Repito, Cuba fue siempre exportadora de una cultura musical. Una música que la gente baila en todo el mundo, como la conga, el chachachá, el mambo, los boleros, incluso es banda sonora de muchísimas películas americanas, una música reconocida. Aún así, es triste, que la escuela cubana, una súper escuela, no sea lo su suficientemente valorada y admirada. Y fíjense que, nosotros tuvimos la suerte, yo digo la suerte, otros dicen la desgracia, de ser músico y de dedicarme a su enseñanza y transmitir sus valores. En Cuba, debido a los convenios con los países del Este, vinieron a dar clases los mejores profesores de música de Rusia, de la antigua Checoslovaquia, de la antigua Alemania Federal, Bulgaria, Hungría, Rumania, etc. Todos estos países tienen una cultura musical muy fuerte y sobre todo en música clásica. Todo sus conocimientos fueron transmitidos a alumnos cubanos. Una enseñanza impartida de vital importancia para una buena base musical. La verdadera música es la clásica, lo demás es mentira, tú si quieres aprender música tienes que aprender música clásica, puedes tocar jazz o samba o lo que tú quieras, pero si tienes la formación académica de la música. Esto tan importante, lo tiene la escuela de música cubana popular, una música muy difícil de enseñar, que para interpretarla debes conocer sus orígenes y disponer de una importante formación musical. Yo lucho para que esto se sepa. Nos da tristeza que la gente no se entere. El mundo está cambiando, se están abriendo y ya se empieza a valorar y a conocer nuestro esfuerzo. Espero que en un futuro podamos ver el premio a lo “nuestro” homenajeando al fallecido Maestro José Luís Cortés “El Tosco”. (Risas)” 

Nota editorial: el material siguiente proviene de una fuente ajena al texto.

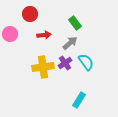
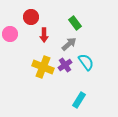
red circle: moved 1 px right, 3 px down
red arrow: rotated 96 degrees clockwise
gray arrow: moved 1 px left, 1 px down
purple cross: moved 2 px down
yellow cross: rotated 30 degrees clockwise
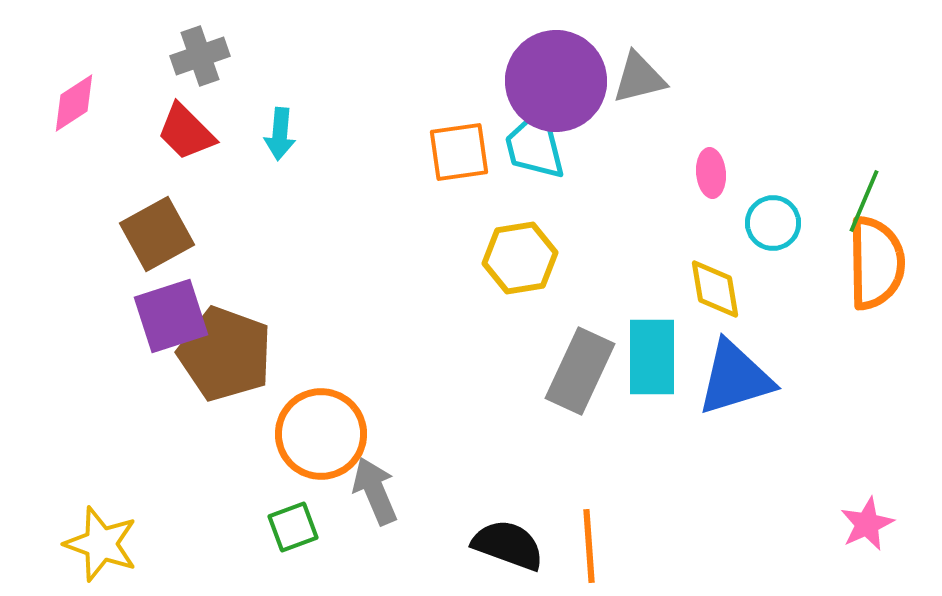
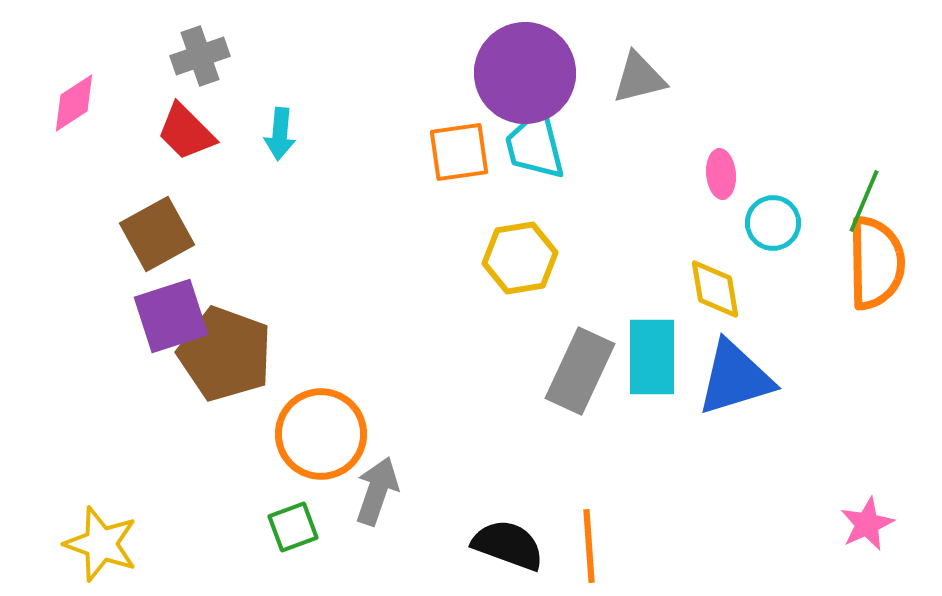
purple circle: moved 31 px left, 8 px up
pink ellipse: moved 10 px right, 1 px down
gray arrow: moved 2 px right; rotated 42 degrees clockwise
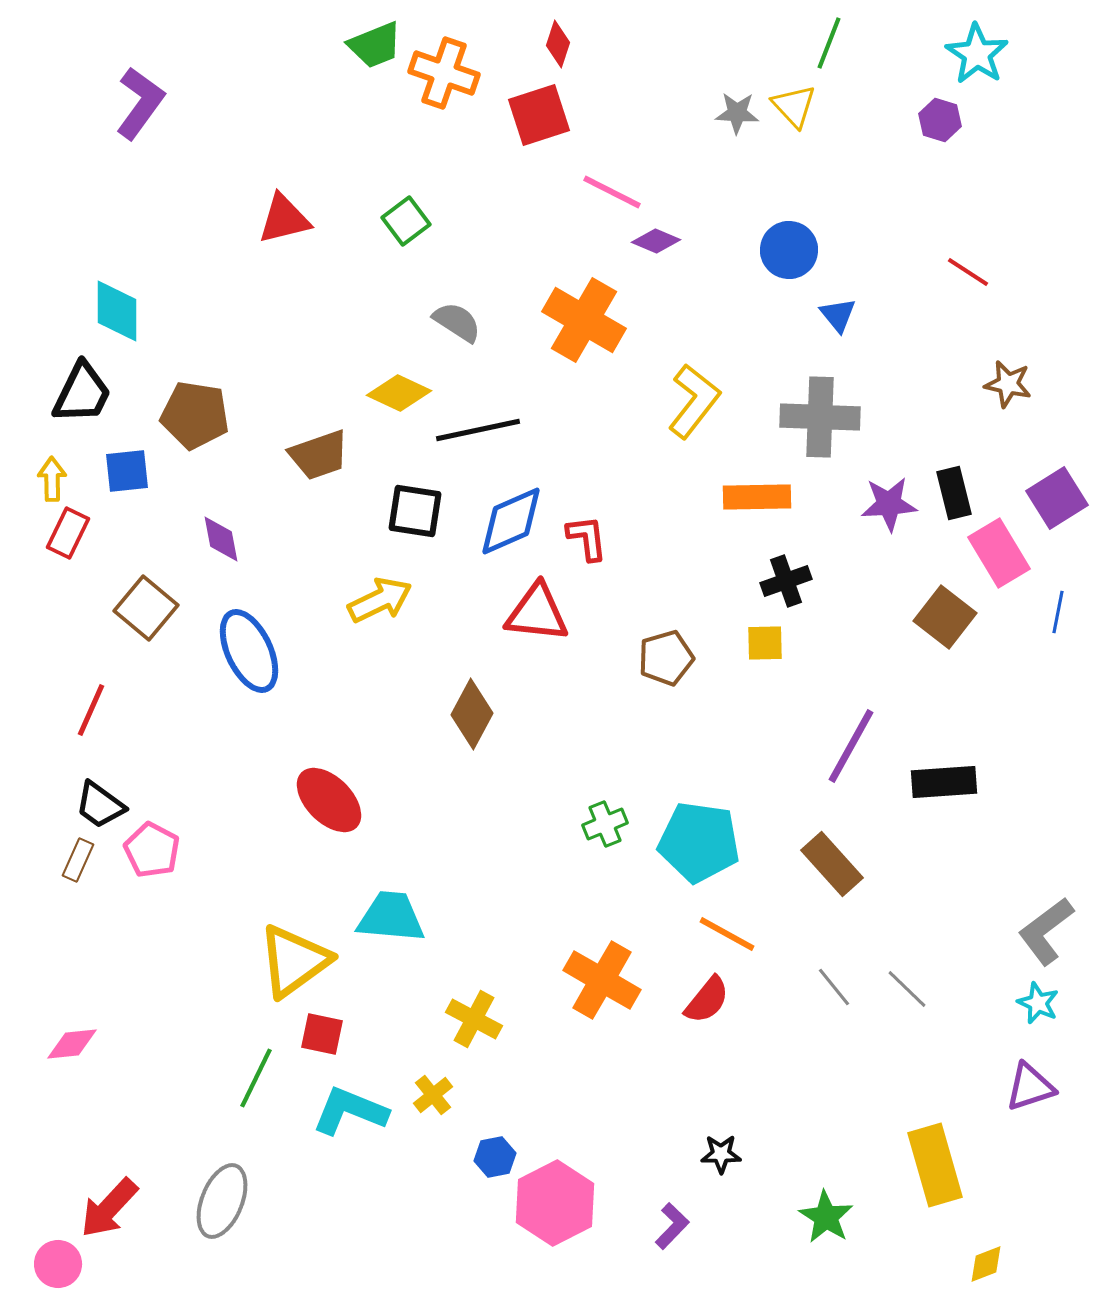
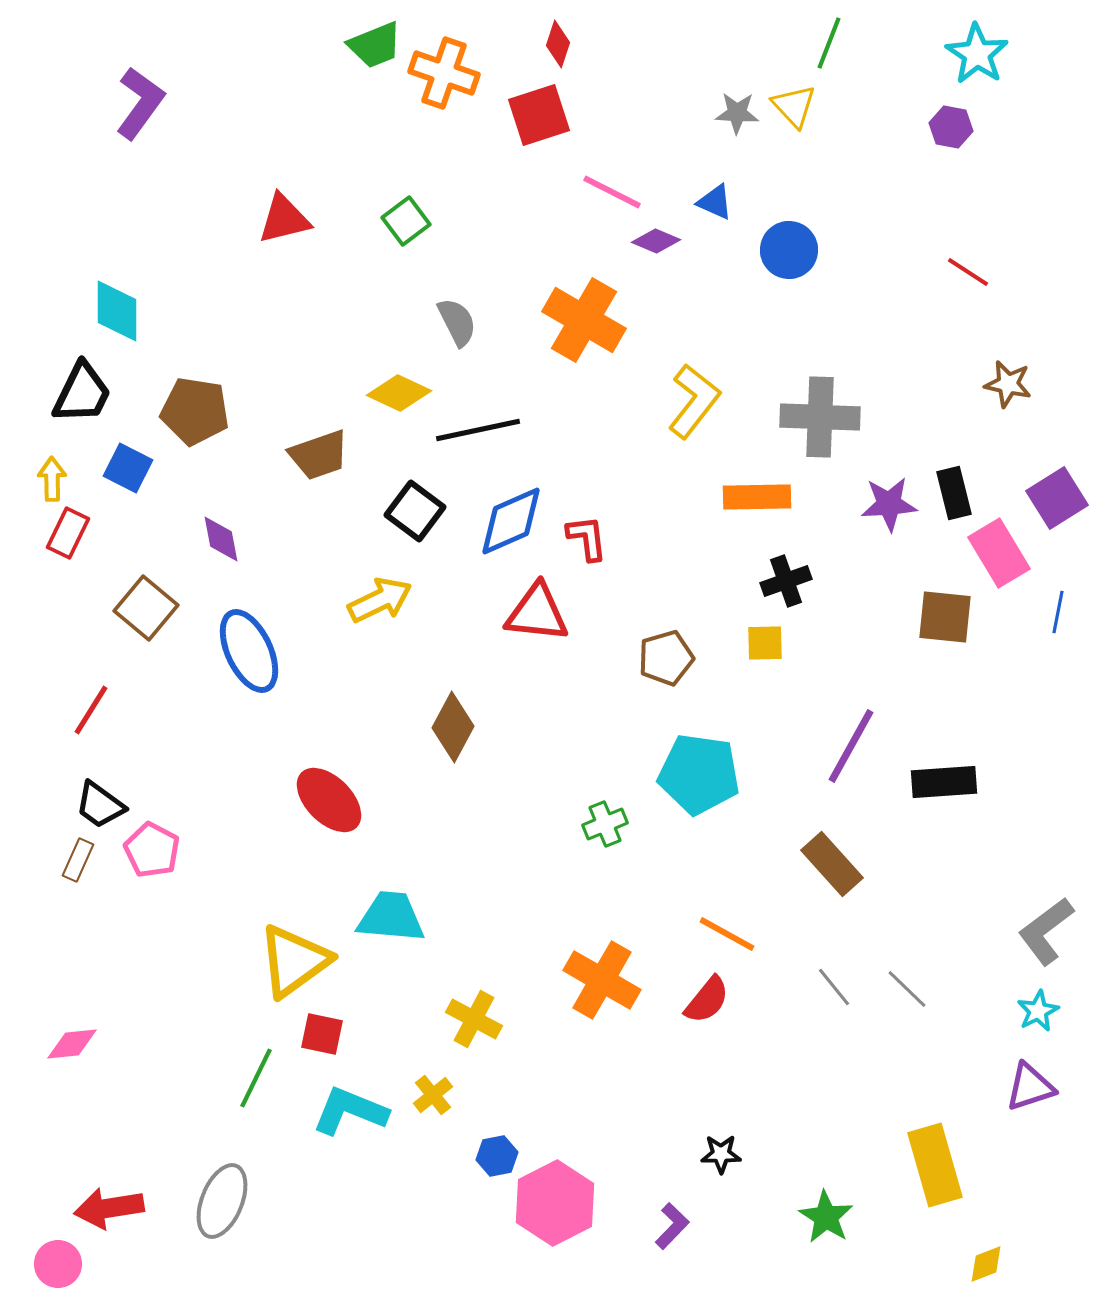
purple hexagon at (940, 120): moved 11 px right, 7 px down; rotated 6 degrees counterclockwise
blue triangle at (838, 315): moved 123 px left, 113 px up; rotated 27 degrees counterclockwise
gray semicircle at (457, 322): rotated 30 degrees clockwise
brown pentagon at (195, 415): moved 4 px up
blue square at (127, 471): moved 1 px right, 3 px up; rotated 33 degrees clockwise
black square at (415, 511): rotated 28 degrees clockwise
brown square at (945, 617): rotated 32 degrees counterclockwise
red line at (91, 710): rotated 8 degrees clockwise
brown diamond at (472, 714): moved 19 px left, 13 px down
cyan pentagon at (699, 842): moved 68 px up
cyan star at (1038, 1003): moved 8 px down; rotated 21 degrees clockwise
blue hexagon at (495, 1157): moved 2 px right, 1 px up
red arrow at (109, 1208): rotated 38 degrees clockwise
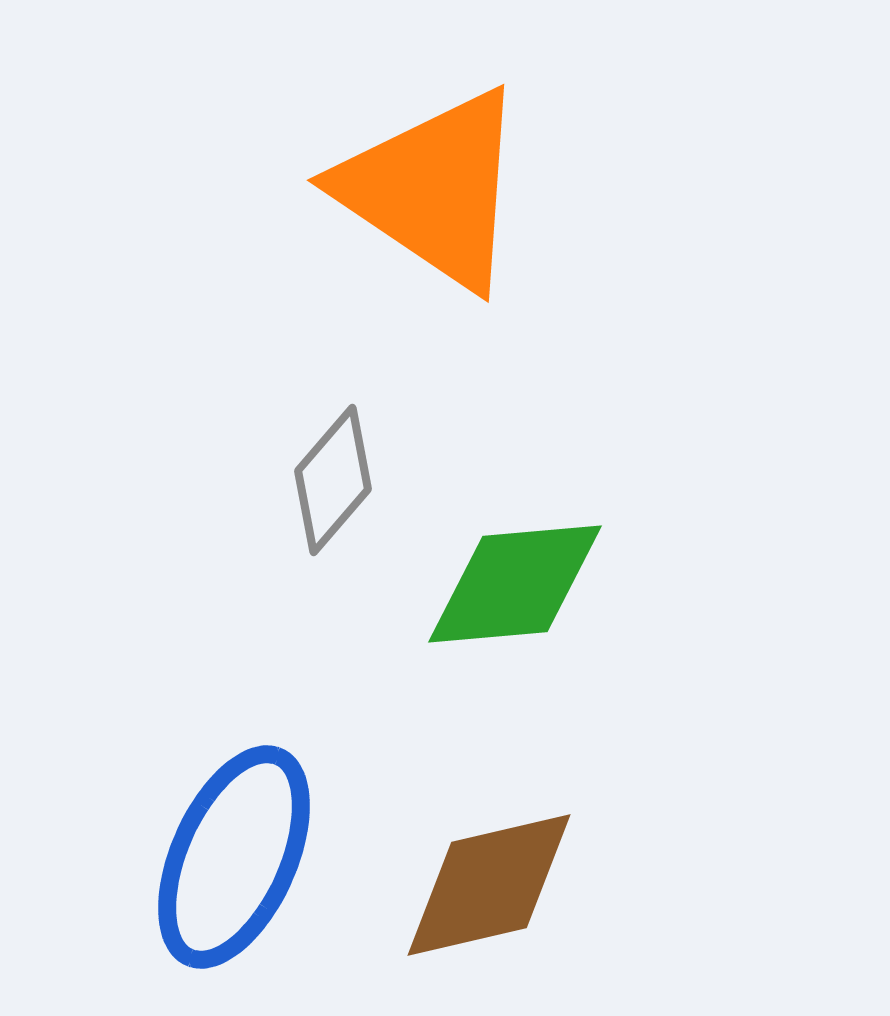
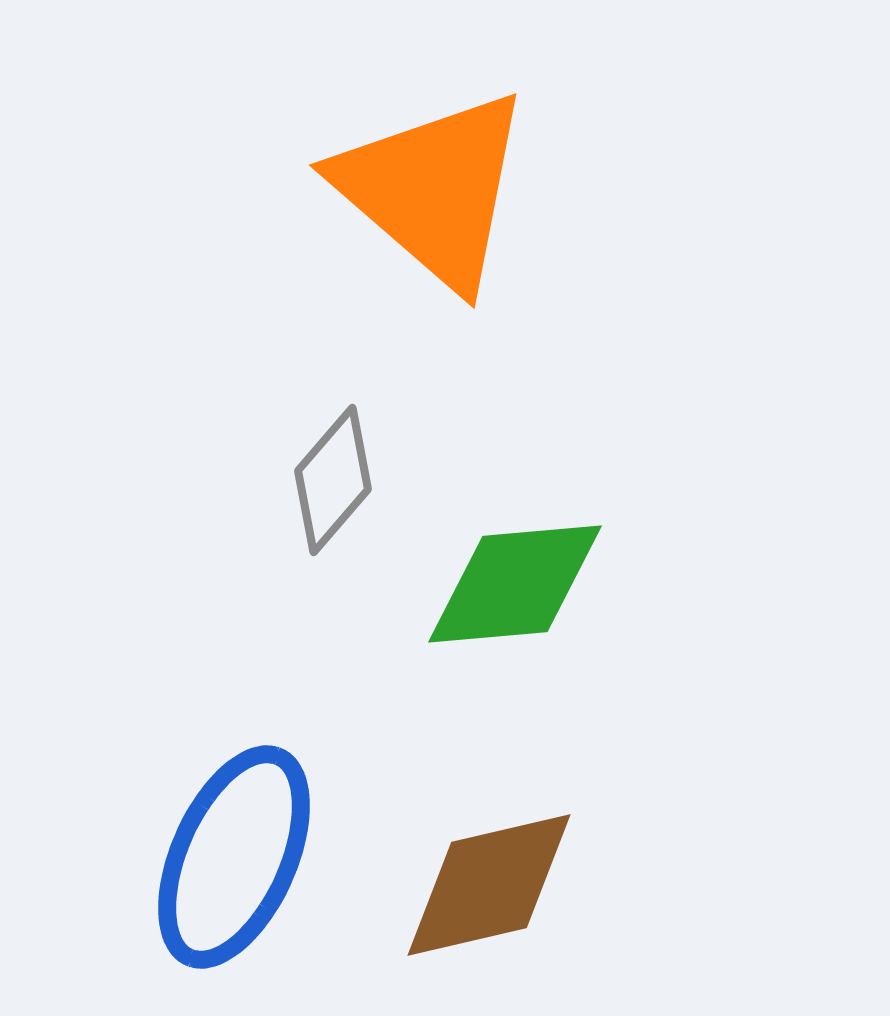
orange triangle: rotated 7 degrees clockwise
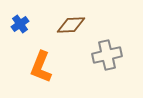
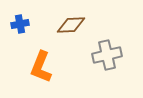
blue cross: rotated 24 degrees clockwise
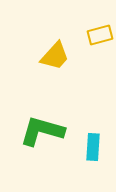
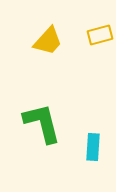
yellow trapezoid: moved 7 px left, 15 px up
green L-shape: moved 8 px up; rotated 60 degrees clockwise
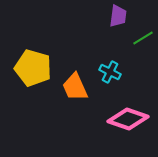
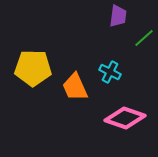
green line: moved 1 px right; rotated 10 degrees counterclockwise
yellow pentagon: rotated 15 degrees counterclockwise
pink diamond: moved 3 px left, 1 px up
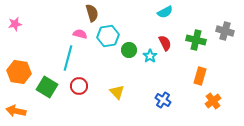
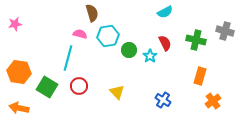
orange arrow: moved 3 px right, 3 px up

No hubo opción a una segunda pregunta. El Maestro se levantó, hizo que le aplaudiéramos y nos despidió con una sonrisa de agradecimiento. 

José Luis Cortés “El Tosco” educa a jóvenes ofreciéndoles música. Recicla almas, encarrila “las malas influencias musicales” que reciben y alecciona culturalmente a sus alumnos para que algún día puedan formar parte de NG La Banda. ¿Es una actitud altruista? Ni se lo preguntamos ni nos importa.

Lo que vivimos lo creímos auténtico.  Como dijo Stravinsky: “No basta con oír la música; además hay que verla.”